The Effect of a Redirect
Redirects are important. If a 404 HTTP status is found, then there is no link to follow and as such no equity is passed.
Enter the faithful redirect!
With redirects, we can ensure that equity is not lost and continues to be passed from link to link. It used to be the case that a diminished amount of link equity was transferred from a redirect, even as much as 15%, but as of February 2016, it was confirmed that that would no longer be the case.
But there are different versions of 30X redirects that can be used.
301 HTTP status mean that the URL has been moved permanently.
302 HTTP status means that the URL temporarily resides at a different location.
The good news gets better, Google also confirmed that it no longer matters what redirection method is used for this, and that equity will be passed whether you use a 301, 302, or even a 307 redirect!
How Much Can the Equity Flow?
Equity continues to flow though the different levels on your website and will continue to do so through subfolders but a depreciated rate each time.
For example, if your homepage has the most link equity, a given amount of that can be passed to your category pages. Then in turn, a percentage of that can be passed to any subfolders and again some equity could also be passed on to any specific pages. This could be a subfolder structure similar to : /clothing/womens/dresses/.

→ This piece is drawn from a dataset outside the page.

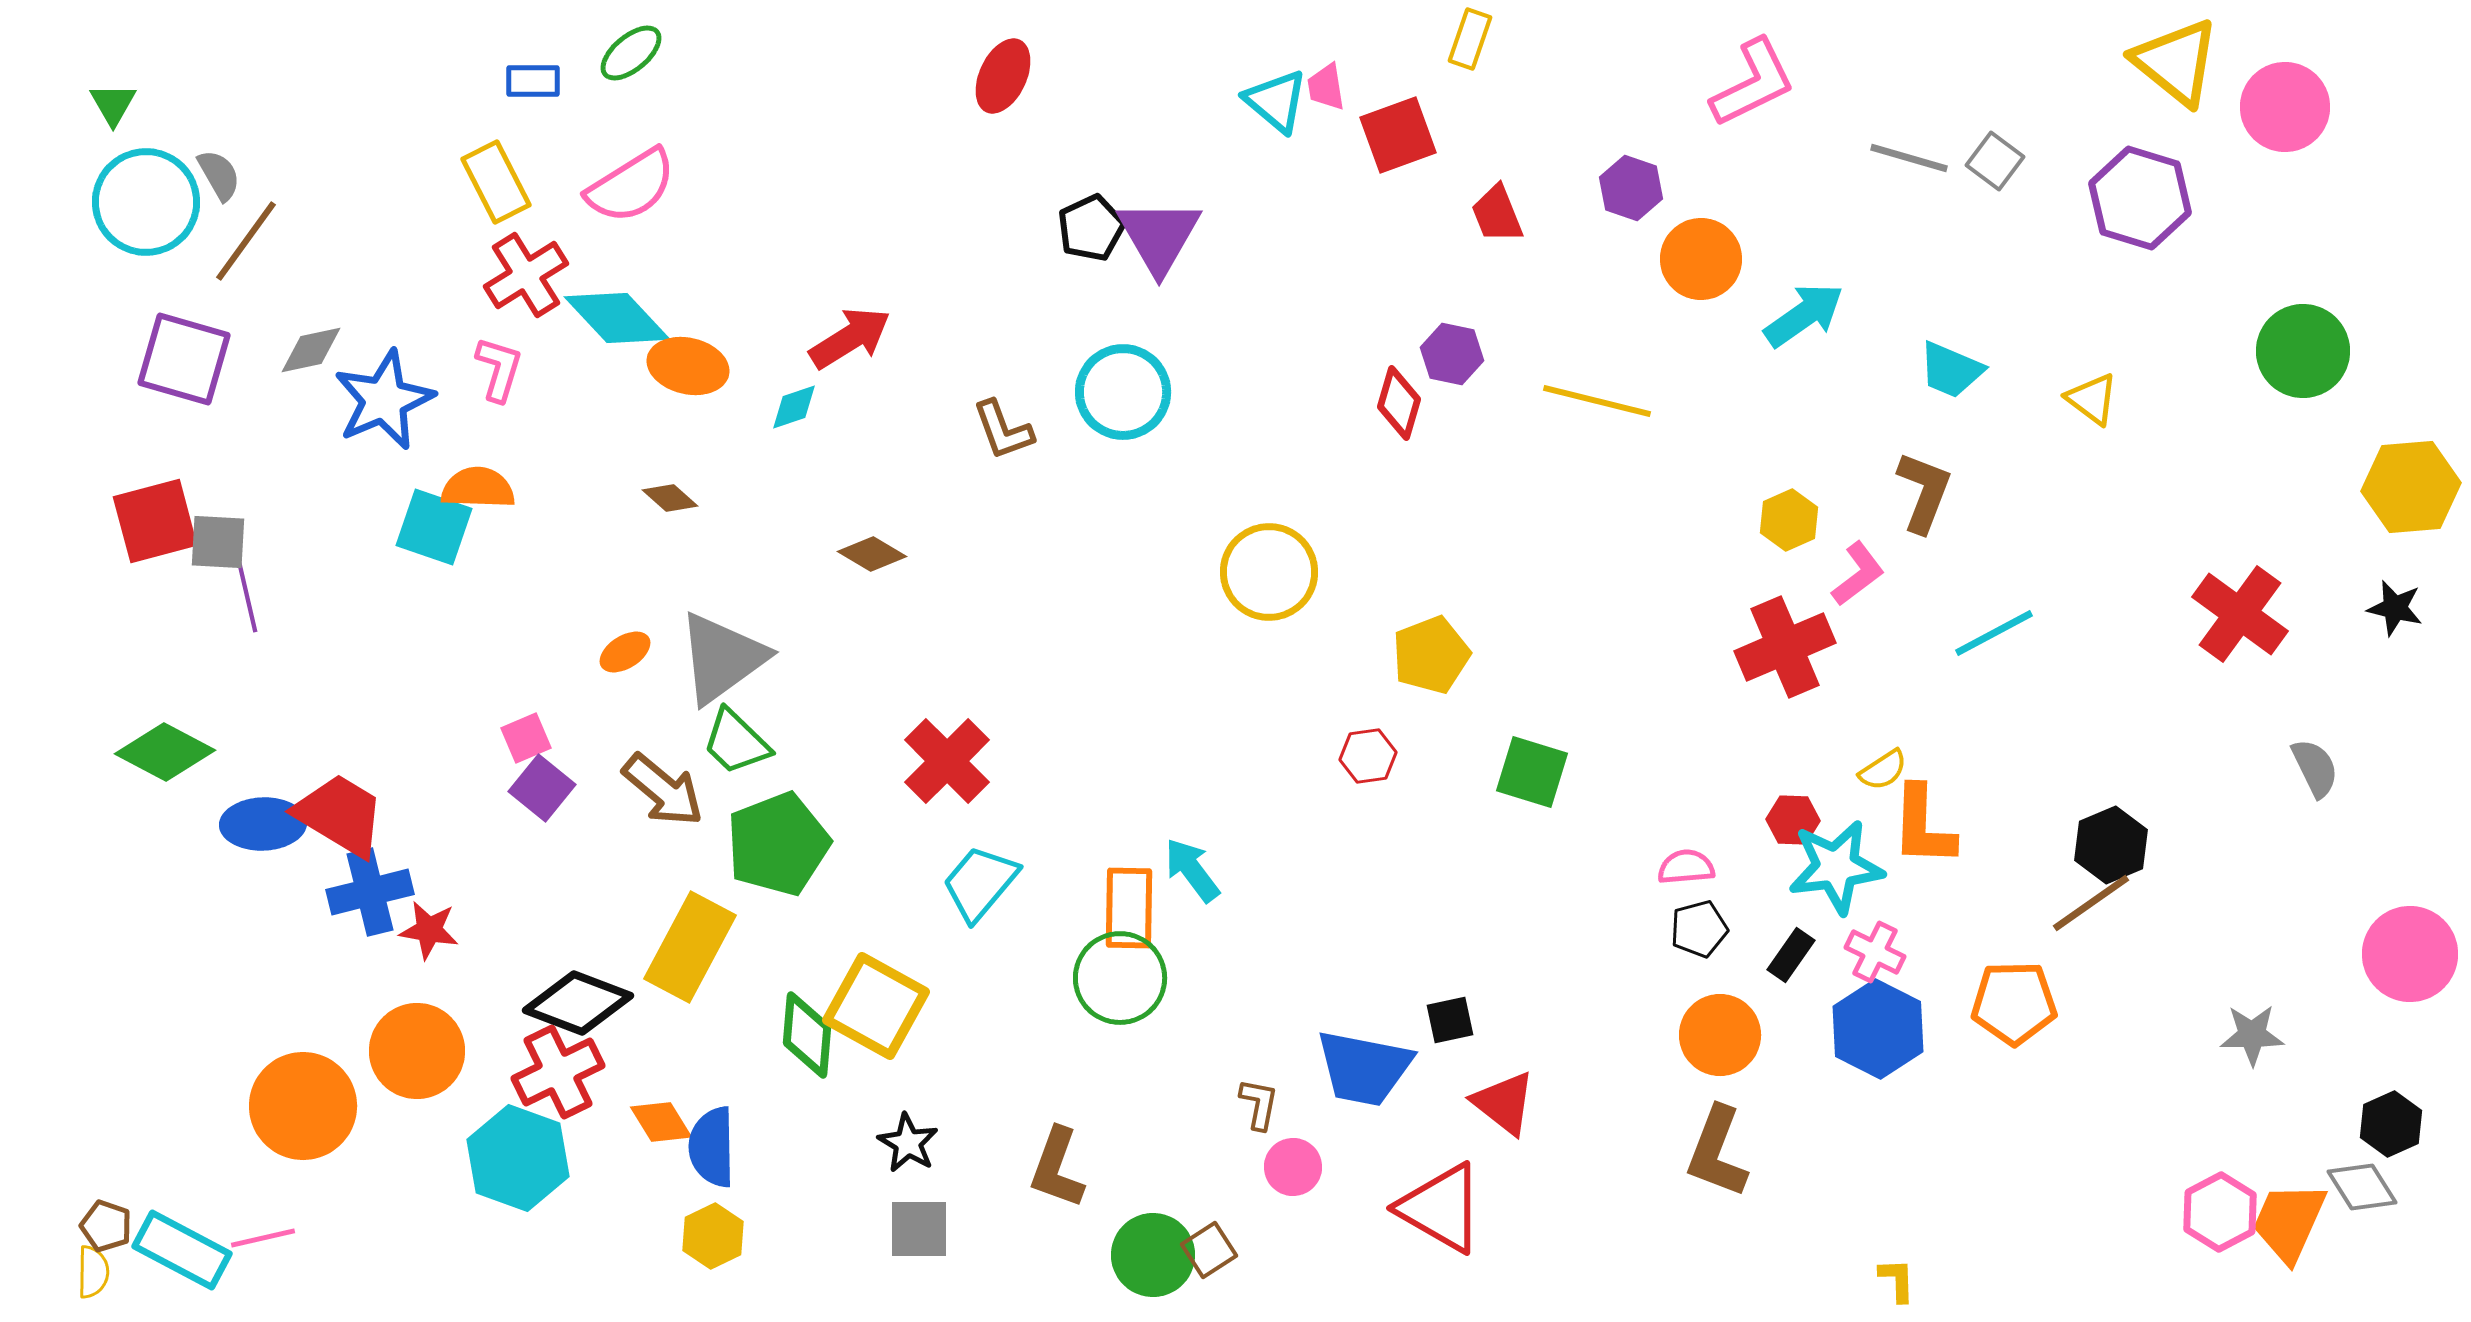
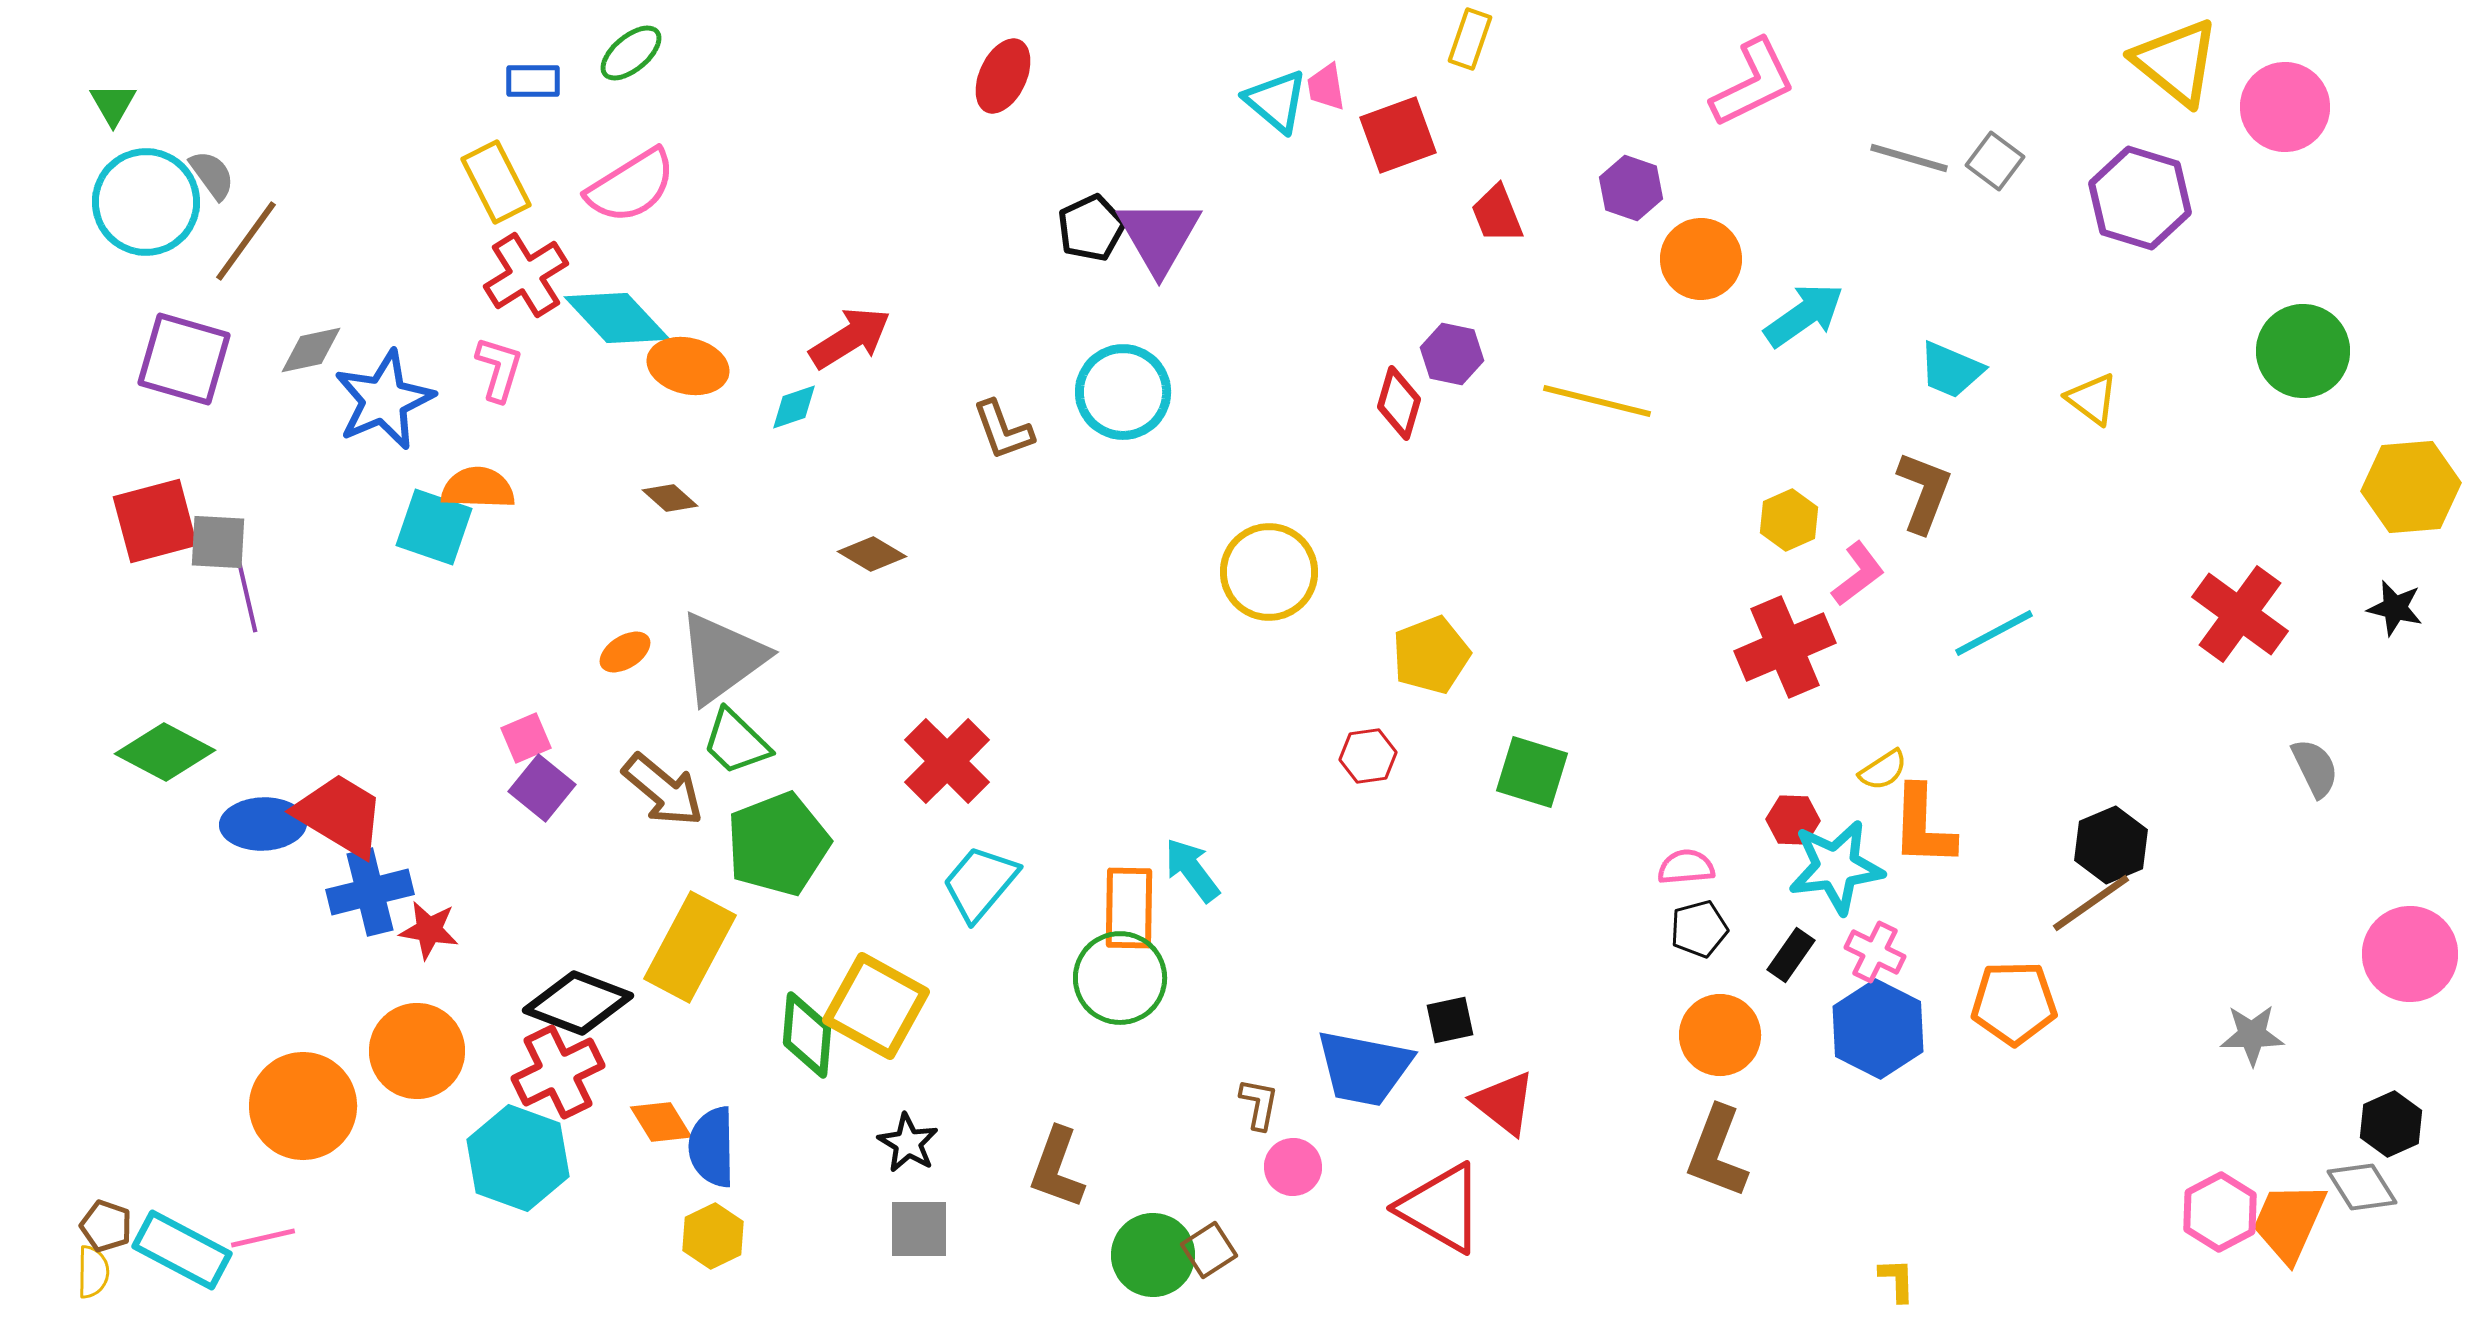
gray semicircle at (219, 175): moved 7 px left; rotated 6 degrees counterclockwise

This is of course providing that these pages are all interlinked.
If you’re unsure about subfolders, this is a great place to start.
Making the Most of Internal Links
We’ve mentioned that well-linked-to pages, whether they are internal or external to your website, will pass more equity from page to page than those that are poorly linked to. It’s true that external links provide more value, but that doesn’t mean that internal links are value-less.

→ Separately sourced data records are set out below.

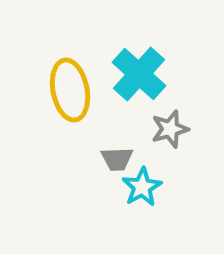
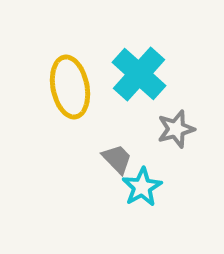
yellow ellipse: moved 3 px up
gray star: moved 6 px right
gray trapezoid: rotated 132 degrees counterclockwise
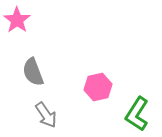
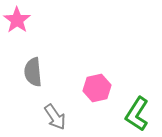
gray semicircle: rotated 16 degrees clockwise
pink hexagon: moved 1 px left, 1 px down
gray arrow: moved 9 px right, 2 px down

Did you know that many pages that earn a fewer amount, or even next to no external links, can still rank well for it’s significant keywords if a domain itself is well linked to? Good right? This is especially true if that page on the domain has links from other influential pages on its domain too.
The caveat here is that if your page is orphaned or if a domain has no link to it at all, then it will be extremely difficult for it to rank.

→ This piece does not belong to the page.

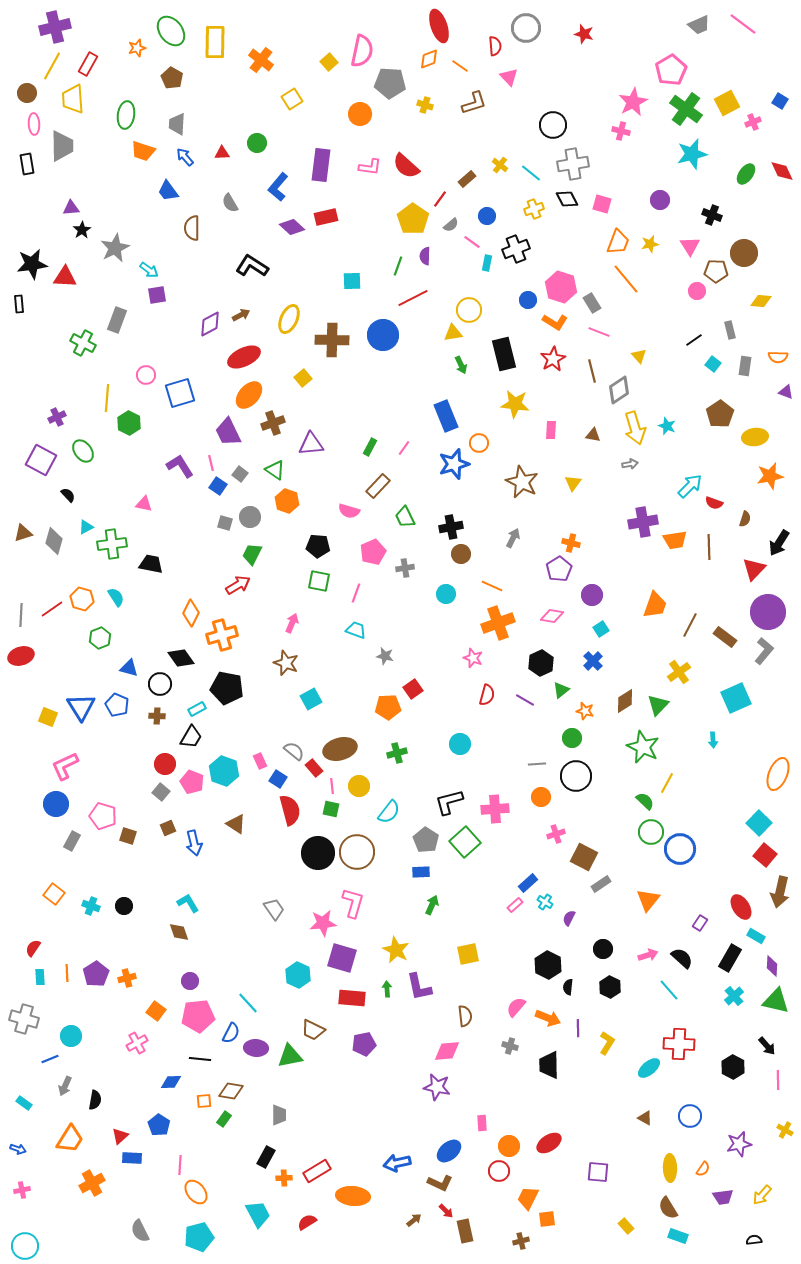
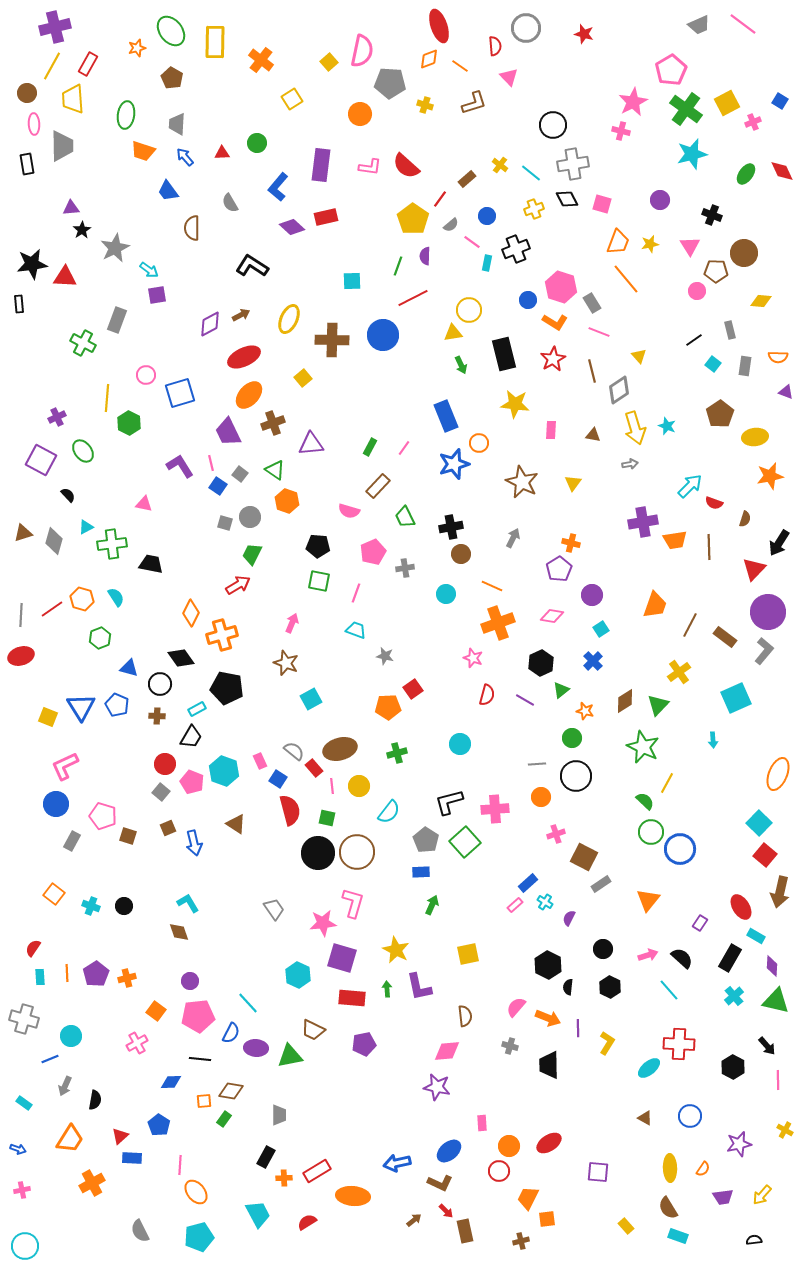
green square at (331, 809): moved 4 px left, 9 px down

It is possible to use rel=“no follow” to begin to sculpt your equity but some (a.k.a. Rank Fishkin) consider this to be a waste of time and it is possible that Google is aware of similar hacks and ignores them. But there is a smarter and more logical solution.
Identify your most important non-link-earning pages and optimise your internal links from higher equity pages to point to them. You can’t go adding links willy-nilly though, they must be logical links that will make sense to visitors and provide a good user experience.
Also, if you have pages that are doing particularly well compared to others, why not re-work the content of your lesser-equity-pages and edit the content and apply the principles of the former so that it should start to naturally rank higher. You can also establish a genuine reason to add an internal links and pass equity between the two.
On top of this, consider leveraging your top level navigation to add link to the less equity pages, or where that is not possible you could create new top level pages which are specifically designed to allow equity to flow better.
There we have it, you should now be well-armed to harness your link equity and make the most of your external links.
To round-off, here are some key takeaways:
External links from relevant and influential websites have a higher impact than internal links.
Links from unique domains are more important than links from those that have previously linked to you.
Links which have relevant anchor text can pass more keyword-focused equity-weight.
Links from inside the main body of content pass more value than links found inside the footer or sidebar. They are even more valuable if you have links from within the main pages of the site, as opposed to the blogroll.
If a page which has a high number of links also links to you, then this will pass less equity per link than a page which has a lesser amount of links.